Task to complete: Look through the listing underneath for "Matanza", and copy every line that has it.

§

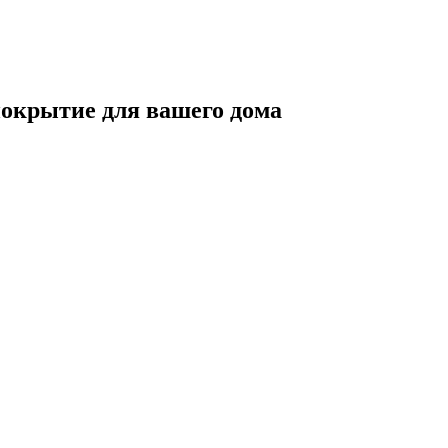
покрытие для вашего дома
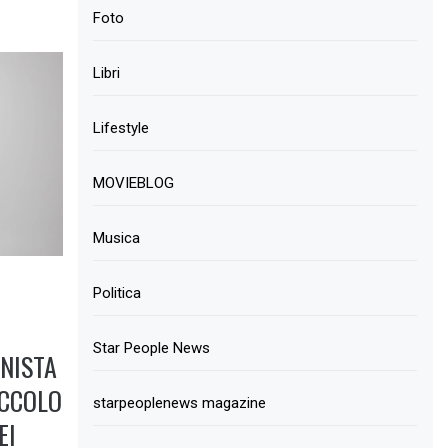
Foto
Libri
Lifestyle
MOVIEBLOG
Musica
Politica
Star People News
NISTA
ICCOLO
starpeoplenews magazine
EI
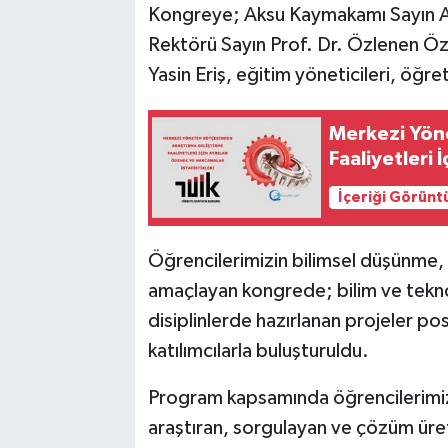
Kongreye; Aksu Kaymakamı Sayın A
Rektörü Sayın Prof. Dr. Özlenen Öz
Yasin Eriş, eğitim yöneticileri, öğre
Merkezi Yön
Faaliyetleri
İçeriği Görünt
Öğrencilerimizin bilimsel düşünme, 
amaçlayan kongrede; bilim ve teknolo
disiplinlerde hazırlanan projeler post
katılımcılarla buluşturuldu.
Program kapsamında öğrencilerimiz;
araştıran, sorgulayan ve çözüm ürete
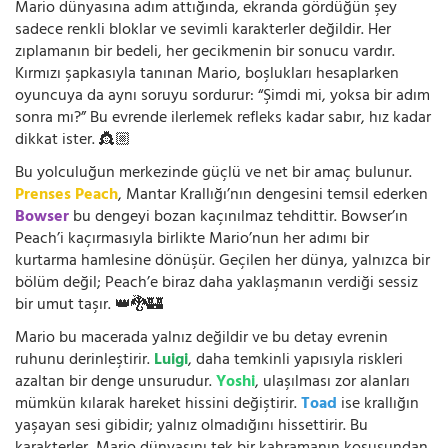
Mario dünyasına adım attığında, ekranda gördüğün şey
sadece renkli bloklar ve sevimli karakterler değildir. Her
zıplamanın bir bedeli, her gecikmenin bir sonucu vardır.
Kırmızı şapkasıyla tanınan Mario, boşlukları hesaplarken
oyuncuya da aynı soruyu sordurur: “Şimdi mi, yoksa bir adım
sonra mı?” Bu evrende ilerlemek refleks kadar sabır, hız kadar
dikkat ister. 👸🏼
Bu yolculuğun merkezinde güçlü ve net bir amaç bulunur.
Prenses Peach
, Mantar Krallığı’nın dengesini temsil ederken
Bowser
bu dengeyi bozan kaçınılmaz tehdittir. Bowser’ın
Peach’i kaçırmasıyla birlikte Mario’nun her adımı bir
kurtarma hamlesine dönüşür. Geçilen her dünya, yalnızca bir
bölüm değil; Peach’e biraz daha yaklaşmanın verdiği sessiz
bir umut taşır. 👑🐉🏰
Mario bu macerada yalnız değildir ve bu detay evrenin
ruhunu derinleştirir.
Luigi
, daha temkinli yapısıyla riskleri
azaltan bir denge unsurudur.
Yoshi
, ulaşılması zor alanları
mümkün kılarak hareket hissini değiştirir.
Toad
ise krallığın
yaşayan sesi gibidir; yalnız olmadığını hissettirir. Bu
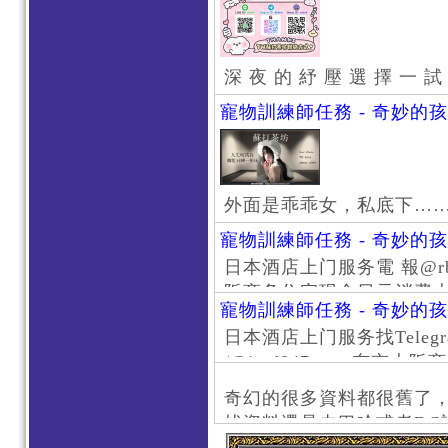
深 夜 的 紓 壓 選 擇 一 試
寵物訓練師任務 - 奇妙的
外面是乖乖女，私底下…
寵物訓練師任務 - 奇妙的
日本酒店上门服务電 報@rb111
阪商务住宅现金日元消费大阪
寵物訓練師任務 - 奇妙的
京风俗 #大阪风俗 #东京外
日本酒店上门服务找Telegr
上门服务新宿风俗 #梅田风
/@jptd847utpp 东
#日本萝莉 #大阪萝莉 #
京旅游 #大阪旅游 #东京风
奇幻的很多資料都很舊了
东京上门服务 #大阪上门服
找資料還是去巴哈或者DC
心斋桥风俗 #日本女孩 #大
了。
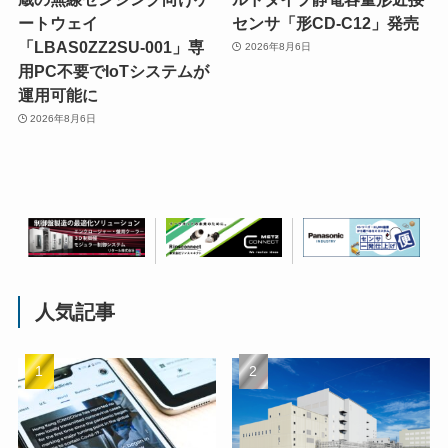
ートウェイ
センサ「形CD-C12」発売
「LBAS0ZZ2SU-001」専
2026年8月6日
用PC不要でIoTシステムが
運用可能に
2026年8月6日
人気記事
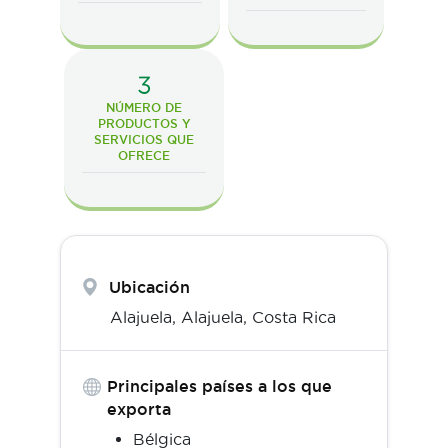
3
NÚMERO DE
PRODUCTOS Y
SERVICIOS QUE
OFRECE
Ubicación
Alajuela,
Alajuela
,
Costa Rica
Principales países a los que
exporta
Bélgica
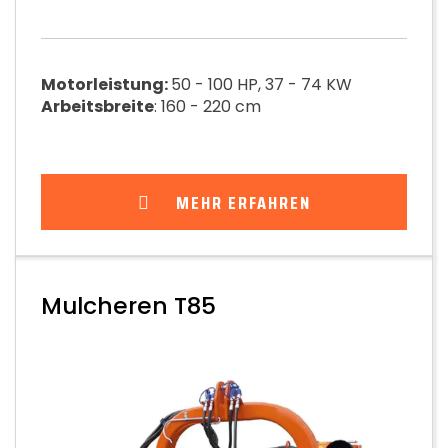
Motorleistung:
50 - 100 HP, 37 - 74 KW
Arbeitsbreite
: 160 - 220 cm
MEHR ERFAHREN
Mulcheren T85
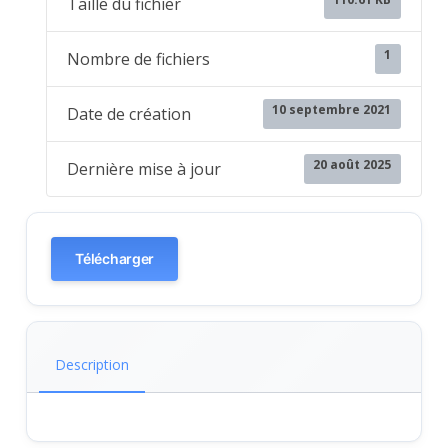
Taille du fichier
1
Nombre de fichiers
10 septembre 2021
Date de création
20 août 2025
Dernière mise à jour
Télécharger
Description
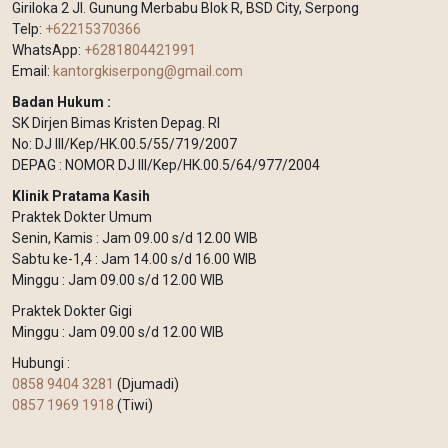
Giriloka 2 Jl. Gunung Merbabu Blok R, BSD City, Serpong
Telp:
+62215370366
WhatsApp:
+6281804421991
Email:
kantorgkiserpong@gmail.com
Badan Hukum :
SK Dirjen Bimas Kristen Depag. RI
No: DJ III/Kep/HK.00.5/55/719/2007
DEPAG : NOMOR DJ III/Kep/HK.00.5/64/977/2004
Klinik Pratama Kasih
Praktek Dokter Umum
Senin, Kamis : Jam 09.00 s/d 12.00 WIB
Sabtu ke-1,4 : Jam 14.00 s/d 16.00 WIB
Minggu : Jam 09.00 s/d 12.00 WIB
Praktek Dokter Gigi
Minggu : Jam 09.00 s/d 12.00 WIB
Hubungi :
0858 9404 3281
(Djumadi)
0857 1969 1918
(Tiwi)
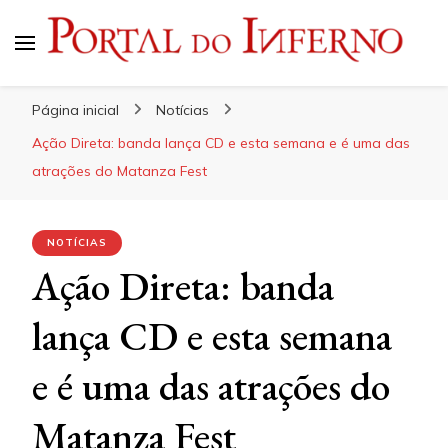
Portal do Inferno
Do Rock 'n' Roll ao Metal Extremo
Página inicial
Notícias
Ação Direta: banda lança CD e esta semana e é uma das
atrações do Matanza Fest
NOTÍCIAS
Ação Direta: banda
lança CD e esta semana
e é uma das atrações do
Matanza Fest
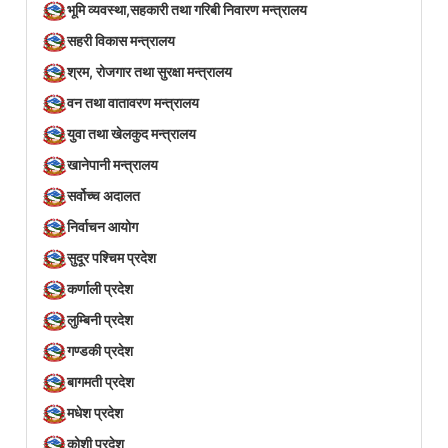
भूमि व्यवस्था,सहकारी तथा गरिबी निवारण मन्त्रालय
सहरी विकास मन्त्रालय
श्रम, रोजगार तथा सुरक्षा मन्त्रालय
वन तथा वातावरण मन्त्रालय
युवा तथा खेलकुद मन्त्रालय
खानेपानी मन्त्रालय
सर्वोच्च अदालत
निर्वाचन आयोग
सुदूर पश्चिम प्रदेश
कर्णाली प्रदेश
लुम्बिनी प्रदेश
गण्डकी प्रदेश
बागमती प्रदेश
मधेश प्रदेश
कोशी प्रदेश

§

Task result:
atrações do Matanza Fest
Matanza Fest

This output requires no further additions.